_Page-level text extractions_

=== Section Start ===

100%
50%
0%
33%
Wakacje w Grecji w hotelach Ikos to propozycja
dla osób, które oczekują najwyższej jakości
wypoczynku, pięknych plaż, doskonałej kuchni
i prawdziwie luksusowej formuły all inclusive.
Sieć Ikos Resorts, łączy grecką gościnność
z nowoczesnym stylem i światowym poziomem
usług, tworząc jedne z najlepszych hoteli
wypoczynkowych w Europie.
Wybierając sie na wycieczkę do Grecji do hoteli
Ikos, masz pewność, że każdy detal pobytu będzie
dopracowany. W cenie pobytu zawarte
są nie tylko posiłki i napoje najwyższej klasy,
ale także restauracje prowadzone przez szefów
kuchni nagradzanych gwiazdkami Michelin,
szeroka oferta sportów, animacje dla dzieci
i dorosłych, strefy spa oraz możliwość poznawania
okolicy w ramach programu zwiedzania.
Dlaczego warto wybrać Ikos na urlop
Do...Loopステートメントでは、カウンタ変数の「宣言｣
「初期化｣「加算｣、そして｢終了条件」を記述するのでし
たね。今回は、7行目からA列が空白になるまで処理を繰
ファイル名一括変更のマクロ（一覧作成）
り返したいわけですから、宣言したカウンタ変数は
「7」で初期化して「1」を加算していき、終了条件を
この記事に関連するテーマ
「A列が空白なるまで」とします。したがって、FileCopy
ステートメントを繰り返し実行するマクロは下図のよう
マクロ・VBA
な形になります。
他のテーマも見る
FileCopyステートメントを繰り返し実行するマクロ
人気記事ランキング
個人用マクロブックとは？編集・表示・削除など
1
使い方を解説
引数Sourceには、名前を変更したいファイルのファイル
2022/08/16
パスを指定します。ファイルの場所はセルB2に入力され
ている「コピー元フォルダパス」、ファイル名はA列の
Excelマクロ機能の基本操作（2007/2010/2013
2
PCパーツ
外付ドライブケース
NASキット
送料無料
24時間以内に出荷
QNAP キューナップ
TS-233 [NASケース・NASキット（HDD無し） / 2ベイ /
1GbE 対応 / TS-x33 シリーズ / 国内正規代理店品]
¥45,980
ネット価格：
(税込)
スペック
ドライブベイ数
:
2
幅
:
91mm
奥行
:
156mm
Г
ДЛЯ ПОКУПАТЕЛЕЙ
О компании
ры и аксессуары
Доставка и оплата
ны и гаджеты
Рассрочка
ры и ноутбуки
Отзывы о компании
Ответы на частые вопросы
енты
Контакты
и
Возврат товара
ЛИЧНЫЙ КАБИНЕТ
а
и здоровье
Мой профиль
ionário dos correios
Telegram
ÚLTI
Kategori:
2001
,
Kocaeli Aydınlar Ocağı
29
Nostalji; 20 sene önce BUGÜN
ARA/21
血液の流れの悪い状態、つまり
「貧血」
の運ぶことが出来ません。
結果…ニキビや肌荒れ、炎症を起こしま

=== Section End ===

_TASK REQUIREMENTS_
Exactly the lines from the one containing "個人用マクロブックとは？編集・表示・削除など" through the end of the records above are to be printed, and no others.

_RESULT OF THIS EXERCISE_
個人用マクロブックとは？編集・表示・削除など
1
使い方を解説
引数Sourceには、名前を変更したいファイルのファイル
2022/08/16
パスを指定します。ファイルの場所はセルB2に入力され
ている「コピー元フォルダパス」、ファイル名はA列の
Excelマクロ機能の基本操作（2007/2010/2013
2
PCパーツ
外付ドライブケース
NASキット
送料無料
24時間以内に出荷
QNAP キューナップ
TS-233 [NASケース・NASキット（HDD無し） / 2ベイ /
1GbE 対応 / TS-x33 シリーズ / 国内正規代理店品]
¥45,980
ネット価格：
(税込)
スペック
ドライブベイ数
:
2
幅
:
91mm
奥行
:
156mm
Г
ДЛЯ ПОКУПАТЕЛЕЙ
О компании
ры и аксессуары
Доставка и оплата
ны и гаджеты
Рассрочка
ры и ноутбуки
Отзывы о компании
Ответы на частые вопросы
енты
Контакты
и
Возврат товара
ЛИЧНЫЙ КАБИНЕТ
а
и здоровье
Мой профиль
ionário dos correios
Telegram
ÚLTI
Kategori:
2001
,
Kocaeli Aydınlar Ocağı
29
Nostalji; 20 sene önce BUGÜN
ARA/21
血液の流れの悪い状態、つまり
「貧血」
の運ぶことが出来ません。
結果…ニキビや肌荒れ、炎症を起こしま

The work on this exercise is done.